工房の名前は「鍛鉄工房 室(たんてつこうぼう むろ)」
この工房では、お客様の要望により、インテリアからエクステリア、厨房機器など様々な作品を日々生み出しておられます。先日伺ったときは振り子時計を作っておられました。
伐採した不要な竹を燃料にするボイラー
そういった作品の中で、代表の安川昌樹さんに先日紹介して頂いたのは竹を燃料にしたボイラーでした。そしてそのボイラーを使い、有機農業をされている地元農家さんのビニールハウスに、床暖房設備を作られたとのことで実際に見に行かせても頂きました。
ドラム缶や廃棄ガス容器などを再利用して完成させたボイラーで、燃料は地域で伐採され不要となった竹を乾燥させたものを使用されています。そのボイラーで沸かしたお湯の熱を利用して、ハウスの地面に埋めた配管に温水を循環させてハウスの地面を温める仕組みでした。まだ実験段階でいろいろ調整しながら動かしているとのことでした。

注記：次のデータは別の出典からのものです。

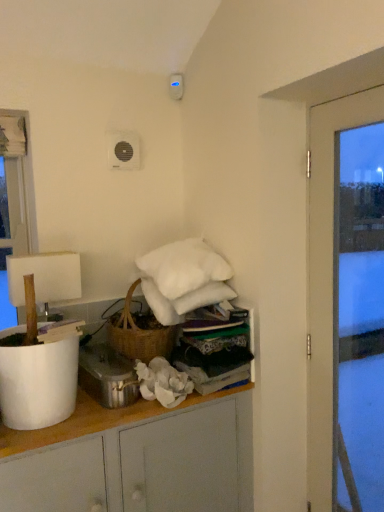 Identify the location of white fluffy pillow at upper center. The height and width of the screenshot is (512, 384). (184, 267).

The image size is (384, 512). Describe the element at coordinates (184, 267) in the screenshot. I see `white fluffy pillow at upper center` at that location.

Locate an element on the screen. white matte cabinet at center is located at coordinates (135, 458).

From the image's perspective, is transparent glass door at right on top of white fluffy pillow at upper center?

Actually, transparent glass door at right appears below white fluffy pillow at upper center in the image.

Which is closer, (324,316) or (200,262)?

Point (324,316) is positioned closer to the camera compared to point (200,262).

Between transparent glass door at right and white fluffy pillow at upper center, which one has smaller size?

white fluffy pillow at upper center.

Is transparent glass door at right facing away from white fluffy pillow at upper center?

transparent glass door at right is not turned away from white fluffy pillow at upper center.

Is white fluffy pillow at upper center placed right next to transparent glass door at right?

No, white fluffy pillow at upper center is not touching transparent glass door at right.

From a real-world perspective, which object stands above the other?

white fluffy pillow at upper center, from a real-world perspective.

Considering the sizes of objects white fluffy pillow at upper center and transparent glass door at right in the image provided, who is thinner, white fluffy pillow at upper center or transparent glass door at right?

transparent glass door at right is thinner.

From a real-world perspective, is white matte cabinet at center positioned over transparent glass door at right based on gravity?

Incorrect, from a real-world perspective, white matte cabinet at center is lower than transparent glass door at right.

Consider the image. Considering the sizes of objects white matte cabinet at center and transparent glass door at right in the image provided, who is shorter, white matte cabinet at center or transparent glass door at right?

white matte cabinet at center.

From the image's perspective, is white matte cabinet at center located above transparent glass door at right?

No, from the image's perspective, white matte cabinet at center is not over transparent glass door at right.

Is white matte cabinet at center closer to the viewer compared to transparent glass door at right?

Yes, white matte cabinet at center is closer to the viewer.

Which is more to the left, white fabric at upper center or transparent glass door at right?

white fabric at upper center is more to the left.

Is point (237, 340) in front of point (319, 113)?

No, (237, 340) is further to viewer.

From a real-world perspective, is white fabric at upper center physically located above or below transparent glass door at right?

white fabric at upper center is situated lower than transparent glass door at right in the real world.

Based on their sizes in the image, would you say white fabric at upper center is bigger or smaller than transparent glass door at right?

In the image, white fabric at upper center appears to be smaller than transparent glass door at right.

In terms of height, does metallic silver pot at lower center look taller or shorter compared to transparent glass door at right?

metallic silver pot at lower center is shorter than transparent glass door at right.

From the image's perspective, is metallic silver pot at lower center located above or below transparent glass door at right?

Based on their image positions, metallic silver pot at lower center is located beneath transparent glass door at right.

Would you say metallic silver pot at lower center is to the left or to the right of transparent glass door at right in the picture?

metallic silver pot at lower center is positioned on transparent glass door at right's left side.

At what (x,y) coordinates should I click in order to perform the action: click on appliance below the transparent glass door at right (from a real-world perspective). Please return your answer as a coordinate pair (x, y). This screenshot has height=512, width=384. Looking at the image, I should click on [109, 375].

私もお客様のお宅でガス給湯器や石油ボイラーの取替や床暖房の工事をさせていただくことがありますが、正直手作りでここまでのものができるのかと非常に驚いてしばらく見入ってしまいました。
資源、仕事まで地域循環志向で
製作されている安川代表にお話を伺うと、このボイラーを作ろうと思ったきっかけは、この滋賀県愛東地域では獣害対策のために竹林の伐採を行っておられるのですが、伐採後放置されている竹がたくさんあり、それを何とか活かせないかと思ったことからだそうです。
また、放置された竹を燃料として活用できれば、その竹の伐採や運搬、加工等を地元の福祉施設の仕事にできるのではないかということです。それが実現すれば、不要で放置された竹も消費処分でき、地域の方の仕事にもなるという好循環が生み出せるのではないか、と考えておられるとのことです。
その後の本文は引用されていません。